As soon as air is up, I pull the blue flags off the sides of the cab and Brian and I take it one track over and couple to the cabooses. Brian use this as a training exercise, so I leave him to his students while they check brake wheels, hoses, etc. Once all is in order and the system is charged, we do a full brake test, and once all is ready pull out and head to the platform.

Phil Jern in his narrative "How to Boot a Steam Locomotive" (about his overnight experiences in firing up a steam locomotive for his museumís operations) has a paragraph near the end that goes:

"I am dead tired, unwilling to even expend the effort to climb down out of the cab. Steve and his crew begin to move the engine out into the sunlight, as I wonder why I put myself through this every third Sunday. I am standing in the gangway as we roll out of the building with the bell ringing, and I see a little girl with her hands over her ears, mouth in a little O, halfway hiding behind her father, and I am reminded."

There were many "little girls" along the track today and Iím always amazed at how many are in awe whenever we move the locomotives around. Especially when the moves are unscheduled and unexpected. It seems like the Park just sort of gravitates trackside when we start blowing the whistle and ringing the bell.

Once parked at the platform, we gather all the help that is handy, and proceed to unload our new "digital" moving sign and install it atop the posts near the grade crossing. Once that is done, I get clearance from the dispatcher and Brian and I roll the train down the tail track and tie it down on a skate. I lube the speedometer drive wheel which has been squeaking and then secure the locomotive for the night.

I want to finish my caboose door tonight, so I pull out and head to Burbank about 4:30 p.m.

2 August 1998

I had promised Gregory that if he would go with me to install the door on my caboose, I would take him to IHOP for breakfast. The deal is that he would have to get up and get dressed early enough so that we could leave between 7 and 7:30 a.m. without waking up the rest of the house. Sure enough, at 7:01 he is whispering in my ear that it is time to get up, and by 7:30 a.m. we are loaded and on the road.

We arrive in Santa Clarita by about 8:30 a.m. and the first thing I notice is that the entire caboose has been painted flat black. They talked about using it on a commercial, and were going to paint it, but I wasnít expecting this.

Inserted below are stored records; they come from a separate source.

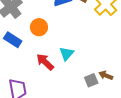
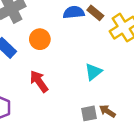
cyan triangle: (67, 54) -> (93, 72), moved

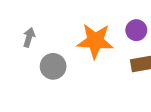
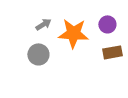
gray arrow: (29, 37) -> (43, 24), moved, turned 42

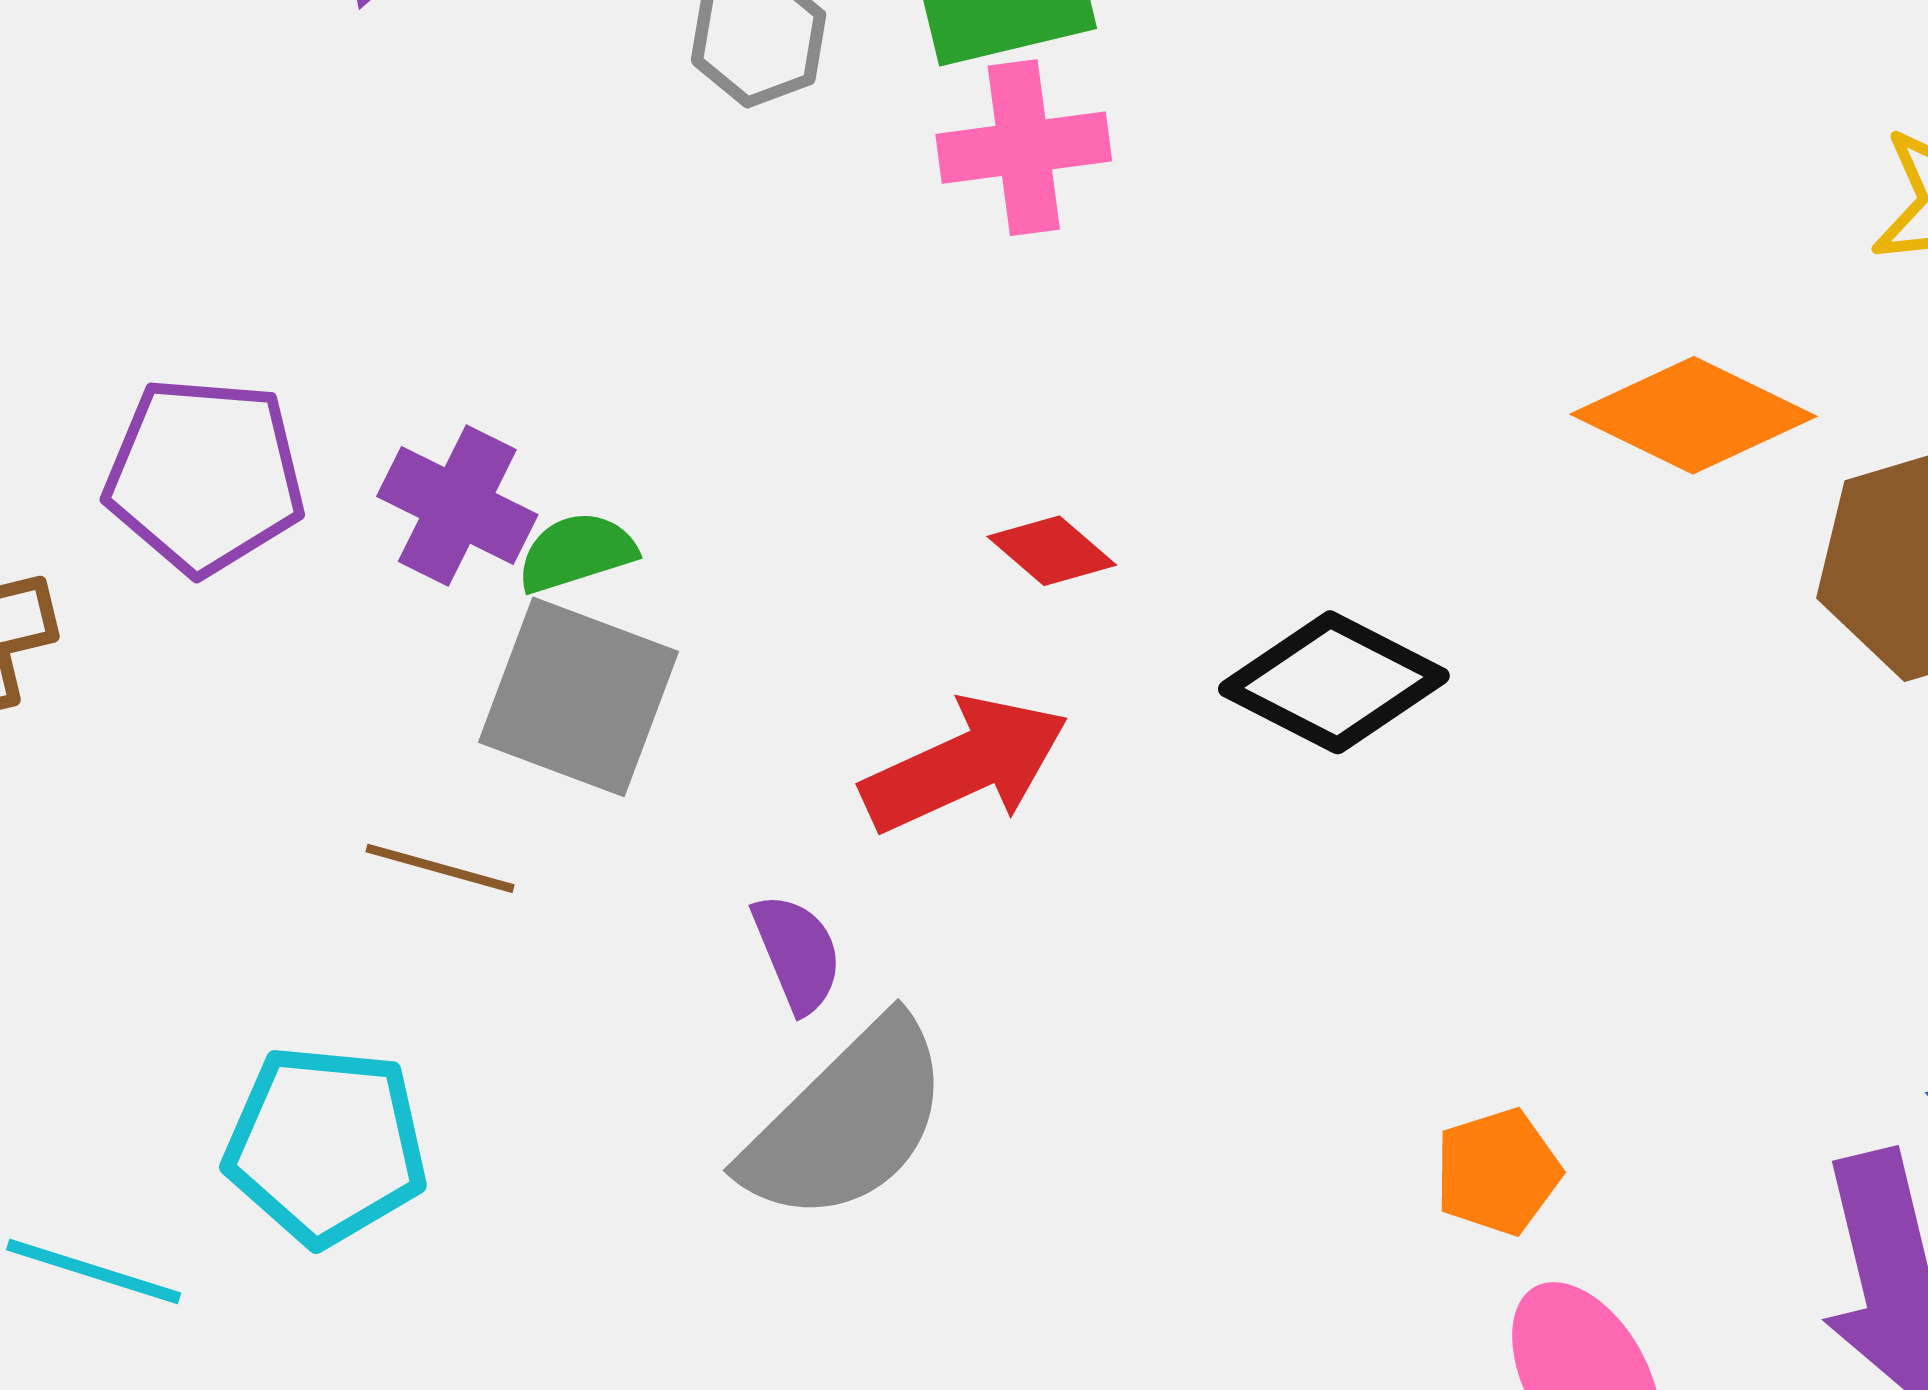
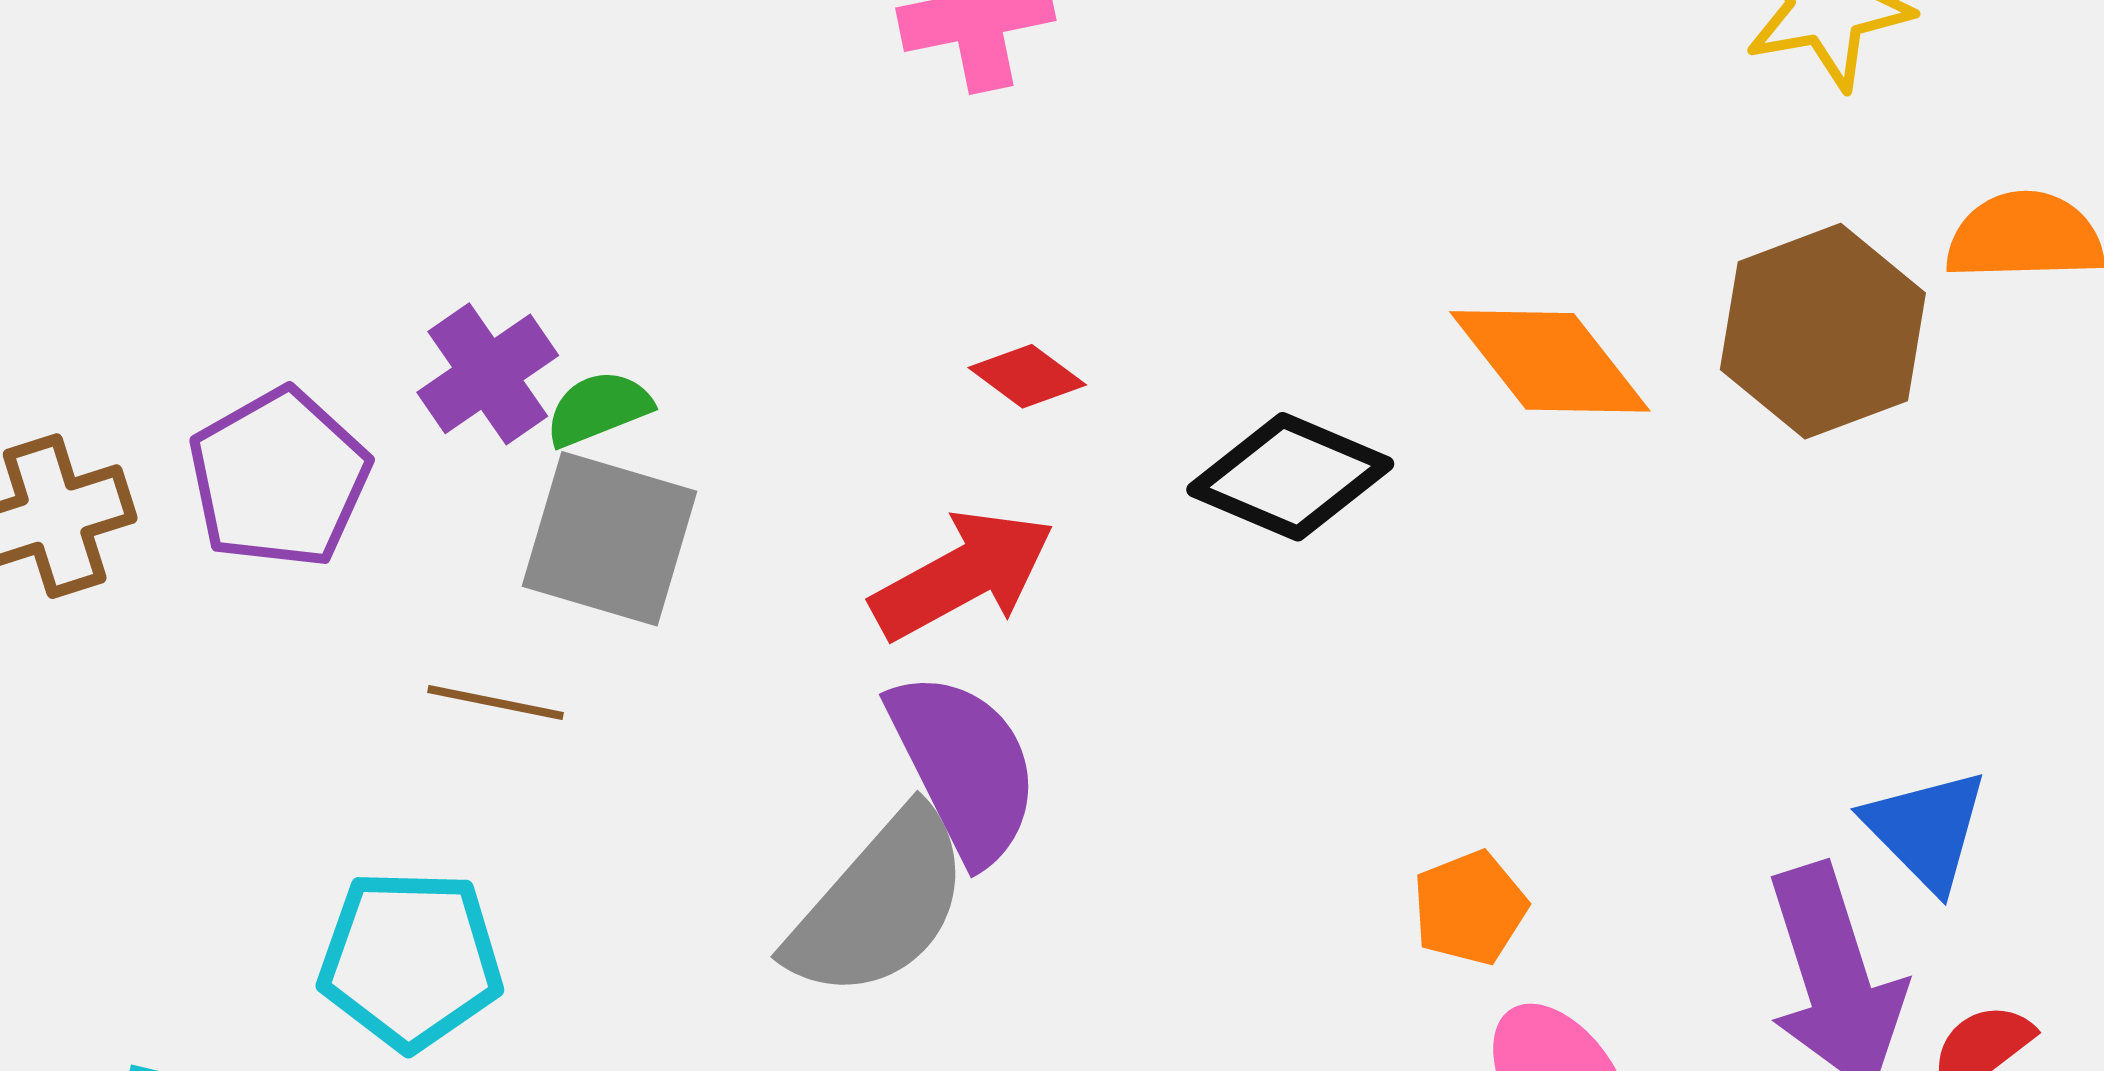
orange diamond: (1693, 415) -> (1550, 361), moved, turned 30
purple pentagon: (205, 476) -> (279, 478), moved, turned -30
purple cross: (457, 506) -> (488, 374), turned 33
purple semicircle: (797, 953) -> (964, 767), moved, size x1.8

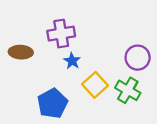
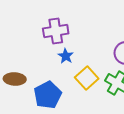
brown ellipse: (21, 52) -> (15, 79), moved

Gregory and I set about removing the temporary wooden door and then carry the new door and set it in place. Thatís when we start to realize that that the door is just fine, but the door frame is a little off. The two jams arenít parallel and are closer at the bottom. The new door is also thicker, which means that I have to completely remove and reinstall the piano hinge. By 10:30 a.m., my half-hour job is pushing 2 hours, and the batteries on my drill motor are dying. We donít have any power to charge them and I am using self drilling & tapping screws so I have to have power. I finally have enough screws in place and the lock is working well enough that I can leave it and head down to the Park for Ops.

I arrive at the Park a little after the 2nd shift has started expecting to see everyone committed to a position. Instead I see at least 3 rules-qualified persons standing around the platform, obviously idle. Works out that they have more than enough crew members despite the light sign-ups.

In fact Iím idle until the 3rd shift and I am forced to stand around telling stories about cabooses and other important subjects.

Jim Hoffmann, todayís dispatcher, assigns me to 3rd shift engineer, and I am amazed to discover that our vibration is even less noticeable today than yesterday. Amazing! We still need to replace it though. The rubber in it is obviously bad.

I move to brakeman for the 4th shift and we finally put it away by 6:00 p.m.